ACTION ITEM >>
Please output exactly the part of the records below that opens with the line containing "Visit our shops" and closes with the line containing "Refunds & returns", both lines included, and nothing else.

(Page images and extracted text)
--

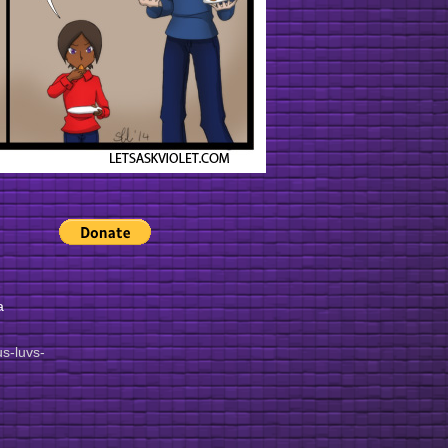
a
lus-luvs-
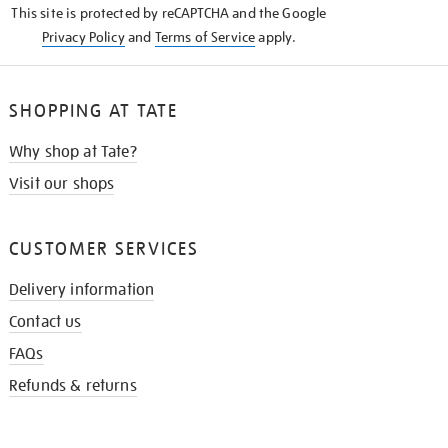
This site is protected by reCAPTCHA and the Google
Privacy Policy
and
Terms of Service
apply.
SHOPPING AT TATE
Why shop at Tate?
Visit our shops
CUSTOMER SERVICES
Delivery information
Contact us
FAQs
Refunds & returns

--

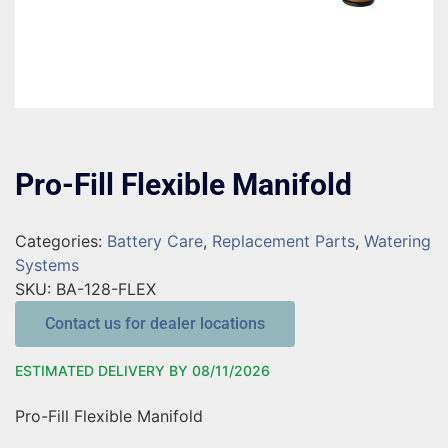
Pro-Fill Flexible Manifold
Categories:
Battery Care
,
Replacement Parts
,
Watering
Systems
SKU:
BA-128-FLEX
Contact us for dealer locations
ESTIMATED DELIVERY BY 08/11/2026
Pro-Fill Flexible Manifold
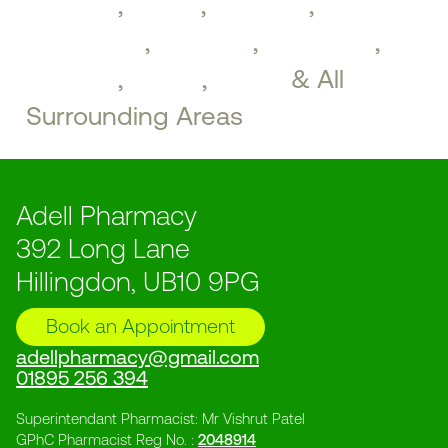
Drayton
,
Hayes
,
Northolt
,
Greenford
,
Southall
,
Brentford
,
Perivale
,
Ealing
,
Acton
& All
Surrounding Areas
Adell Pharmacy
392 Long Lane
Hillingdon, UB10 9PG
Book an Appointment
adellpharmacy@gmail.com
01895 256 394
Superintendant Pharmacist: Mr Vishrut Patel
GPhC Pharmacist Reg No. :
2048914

--

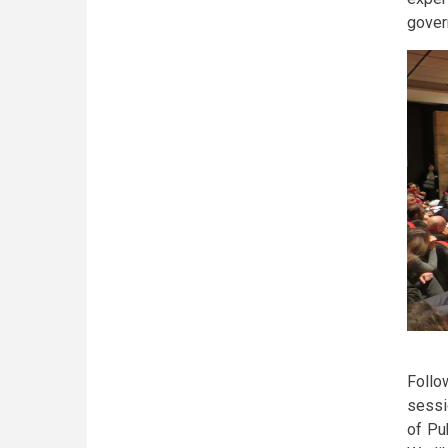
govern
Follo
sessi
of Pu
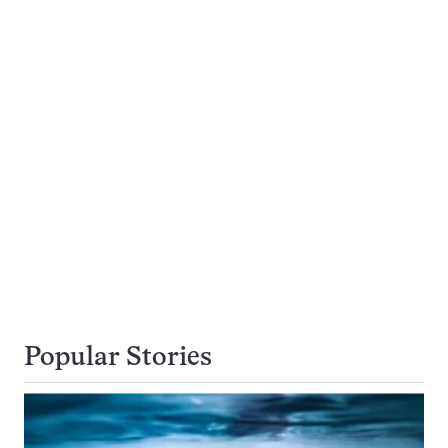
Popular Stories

--

RESPONSE AREA >>
Visit our shops
CUSTOMER SERVICES
Delivery information
Contact us
FAQs
Refunds & returns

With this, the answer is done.